» **WHAT YOU SHOULD DO**: All lines in the records below that hold "AULAS" are to be shown.

Entries taken from a collection
▬▬▬▬▬▬

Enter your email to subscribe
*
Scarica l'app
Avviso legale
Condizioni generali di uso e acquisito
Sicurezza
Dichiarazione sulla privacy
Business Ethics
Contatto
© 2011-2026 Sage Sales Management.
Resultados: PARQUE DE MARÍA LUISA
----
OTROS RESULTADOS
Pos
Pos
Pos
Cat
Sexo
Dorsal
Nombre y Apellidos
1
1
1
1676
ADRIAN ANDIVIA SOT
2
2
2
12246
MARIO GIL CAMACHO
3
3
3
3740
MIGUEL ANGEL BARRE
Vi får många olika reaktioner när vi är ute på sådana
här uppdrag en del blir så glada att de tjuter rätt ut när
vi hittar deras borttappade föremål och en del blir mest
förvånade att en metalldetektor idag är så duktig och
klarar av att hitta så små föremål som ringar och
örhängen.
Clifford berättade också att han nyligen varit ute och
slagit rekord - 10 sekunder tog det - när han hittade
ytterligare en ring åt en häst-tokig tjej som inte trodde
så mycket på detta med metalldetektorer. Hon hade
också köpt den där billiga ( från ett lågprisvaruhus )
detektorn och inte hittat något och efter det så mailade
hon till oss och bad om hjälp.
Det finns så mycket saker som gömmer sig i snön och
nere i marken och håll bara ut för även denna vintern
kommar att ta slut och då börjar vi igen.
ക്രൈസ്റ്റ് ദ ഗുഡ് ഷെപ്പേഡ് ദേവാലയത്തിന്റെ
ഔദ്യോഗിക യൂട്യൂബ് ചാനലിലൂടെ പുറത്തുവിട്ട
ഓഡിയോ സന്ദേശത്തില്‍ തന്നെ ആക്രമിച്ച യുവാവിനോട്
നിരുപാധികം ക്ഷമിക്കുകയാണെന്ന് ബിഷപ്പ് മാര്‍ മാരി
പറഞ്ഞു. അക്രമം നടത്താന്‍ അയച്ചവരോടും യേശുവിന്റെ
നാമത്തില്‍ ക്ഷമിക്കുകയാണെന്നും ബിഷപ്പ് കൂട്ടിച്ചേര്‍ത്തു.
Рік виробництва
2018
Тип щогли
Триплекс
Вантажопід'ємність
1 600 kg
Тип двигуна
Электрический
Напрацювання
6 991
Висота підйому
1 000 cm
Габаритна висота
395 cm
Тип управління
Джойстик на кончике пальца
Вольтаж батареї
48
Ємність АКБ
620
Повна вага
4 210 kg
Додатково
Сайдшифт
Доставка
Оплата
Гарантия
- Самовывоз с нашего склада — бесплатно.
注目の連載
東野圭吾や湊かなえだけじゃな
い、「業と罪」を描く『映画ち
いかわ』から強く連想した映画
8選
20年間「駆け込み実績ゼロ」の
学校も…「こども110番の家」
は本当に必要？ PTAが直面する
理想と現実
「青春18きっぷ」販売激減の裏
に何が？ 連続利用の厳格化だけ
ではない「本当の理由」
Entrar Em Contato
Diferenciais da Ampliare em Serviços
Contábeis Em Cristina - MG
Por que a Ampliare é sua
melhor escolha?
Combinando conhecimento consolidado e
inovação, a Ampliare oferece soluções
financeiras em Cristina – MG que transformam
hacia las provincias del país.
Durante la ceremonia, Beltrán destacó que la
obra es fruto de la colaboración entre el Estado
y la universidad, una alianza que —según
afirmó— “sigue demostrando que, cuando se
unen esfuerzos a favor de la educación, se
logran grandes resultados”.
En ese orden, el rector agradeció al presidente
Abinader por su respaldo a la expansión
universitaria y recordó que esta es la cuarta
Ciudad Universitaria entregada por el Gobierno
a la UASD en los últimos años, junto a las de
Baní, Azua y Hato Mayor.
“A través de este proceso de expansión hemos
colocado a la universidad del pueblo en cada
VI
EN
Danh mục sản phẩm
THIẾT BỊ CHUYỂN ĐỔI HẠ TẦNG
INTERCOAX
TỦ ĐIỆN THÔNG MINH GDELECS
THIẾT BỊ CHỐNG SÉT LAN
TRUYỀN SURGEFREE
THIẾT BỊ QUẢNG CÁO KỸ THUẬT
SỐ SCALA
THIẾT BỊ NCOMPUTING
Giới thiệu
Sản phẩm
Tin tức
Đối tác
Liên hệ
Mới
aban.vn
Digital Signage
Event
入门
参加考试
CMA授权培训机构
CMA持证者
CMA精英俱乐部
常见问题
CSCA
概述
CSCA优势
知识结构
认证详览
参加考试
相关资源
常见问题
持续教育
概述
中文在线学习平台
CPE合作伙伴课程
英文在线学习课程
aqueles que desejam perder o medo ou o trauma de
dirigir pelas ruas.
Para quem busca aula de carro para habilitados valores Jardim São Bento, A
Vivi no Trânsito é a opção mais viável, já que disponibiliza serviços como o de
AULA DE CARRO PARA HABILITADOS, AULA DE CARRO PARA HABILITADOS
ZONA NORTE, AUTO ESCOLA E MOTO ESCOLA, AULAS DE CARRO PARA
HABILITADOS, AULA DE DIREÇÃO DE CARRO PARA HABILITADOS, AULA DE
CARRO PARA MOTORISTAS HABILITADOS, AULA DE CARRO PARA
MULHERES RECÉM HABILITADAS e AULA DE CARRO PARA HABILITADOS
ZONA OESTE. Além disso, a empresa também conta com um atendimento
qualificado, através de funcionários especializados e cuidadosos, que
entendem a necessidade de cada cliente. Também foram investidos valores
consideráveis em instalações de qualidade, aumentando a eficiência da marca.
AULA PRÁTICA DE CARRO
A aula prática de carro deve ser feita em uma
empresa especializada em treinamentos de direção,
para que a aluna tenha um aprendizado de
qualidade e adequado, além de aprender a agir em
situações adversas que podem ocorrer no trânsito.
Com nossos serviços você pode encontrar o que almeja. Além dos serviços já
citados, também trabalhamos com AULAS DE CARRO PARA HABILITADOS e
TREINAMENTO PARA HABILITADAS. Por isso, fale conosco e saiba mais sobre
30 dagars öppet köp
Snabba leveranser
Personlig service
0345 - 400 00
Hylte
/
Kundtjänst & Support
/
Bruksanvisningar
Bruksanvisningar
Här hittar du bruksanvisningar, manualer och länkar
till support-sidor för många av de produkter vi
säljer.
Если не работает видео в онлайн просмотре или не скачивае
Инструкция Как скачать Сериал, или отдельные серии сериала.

▬▬▬▬▬▬

» **OUTPUT FOR THIS TASK**:
ZONA NORTE, AUTO ESCOLA E MOTO ESCOLA, AULAS DE CARRO PARA
citados, também trabalhamos com AULAS DE CARRO PARA HABILITADOS e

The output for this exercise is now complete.